Infine: la coppia “assertivo” / “non assertivo” è rintracciabile daccapo sia nel testo Cambio di paradigma (2010, cfr. sopra) sia in un documento caricato nel marzo dello stesso anno sul mio blog: Prosa in prosa e gammm.org in (non)rapporto con le avanguardie storiche, https://slowforward.files.wordpress.com/2010/03/mg_nonrapp.pdf, così come in un dibattito su Absolute poetry, di cui si è purtroppo perso il link, temo; ma in cui mi riferivo alle prose in prosa come a testi che sono “non versi in prosa, non poème en prose, non prosa lirica, non narrazione, non epica, non prosa filosofica, non prosa d’arte, non prosa assertiva-artaudiana (Noël), non frammenti/aforismi che segmentano un pensiero (Bousquet, Cioran), non voyage/onirismo (Michaux)”. (E cfr. inoltre: https://slowforward.wordpress.com/2013/07/05/corrispondenza-privata-_-1-assertivo-non-assertivo/).
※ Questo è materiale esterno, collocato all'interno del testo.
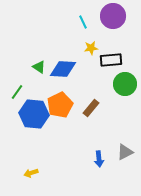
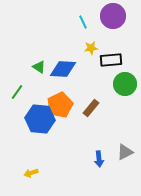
blue hexagon: moved 6 px right, 5 px down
Bon. A valle di questo non richiesto iter mnemotecnico, tornando a quanto dicevo, ecco: “informale freddo”, “cambio di paradigma”, “loose writing”, “non assertività”, così come altre espressioni che mi è capitato di usare o addirittura coniare (penso anche a vocaboli inglesi: “installance”, “to drawrite”), non sono categorie, non vogliono essere scatole, definizioni. Vengono usate come tali, spesso. Ma sono, probabilmente, ambienti, costantemente dotati di tutti i comfort dubitativi degli ambienti che – da architetto deviante – escogito.
Abitare in un ambiente provvisorio e dubitante collide spesso con l’intento di mettervi radici, o di sedersi comodi. Il dubbio serve a questo: a non fermarsi troppo, e a non sentirsi troppo a proprio agio. Autori o critici stanziali, invece, si trattengono, o al contrario scappano a gambe levate come si fosse intenzionati a vender loro una casa infestata.
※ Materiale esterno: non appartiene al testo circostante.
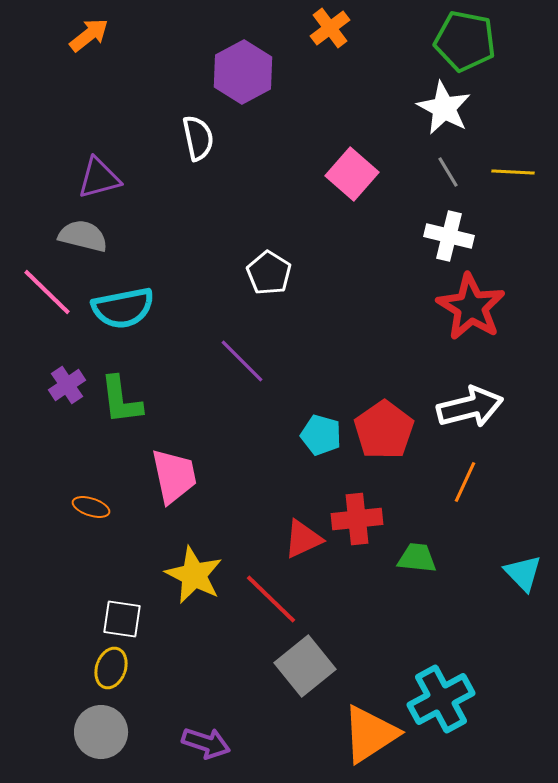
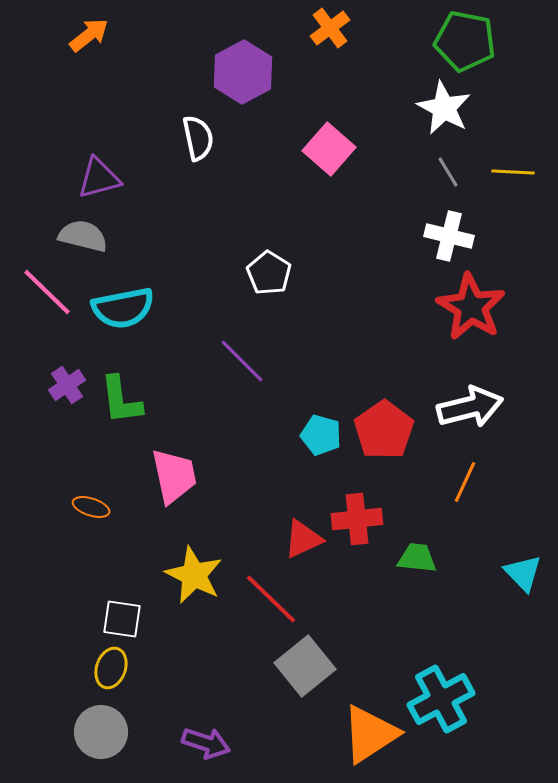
pink square: moved 23 px left, 25 px up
A scanso di equivoci (che rimarranno, temo) qui reinsisto: le espressioni sopra elencate sono espressioni, non scatole. Non vorrebbero essere categorie. Tuttavia sono e fanno “critica”, quindi sono a loro volta asseveranti, assertive (con quota d’ombra). È evitabile? Non credo.
(Ma si tratta di critica, appunto, non di prose o poesie…)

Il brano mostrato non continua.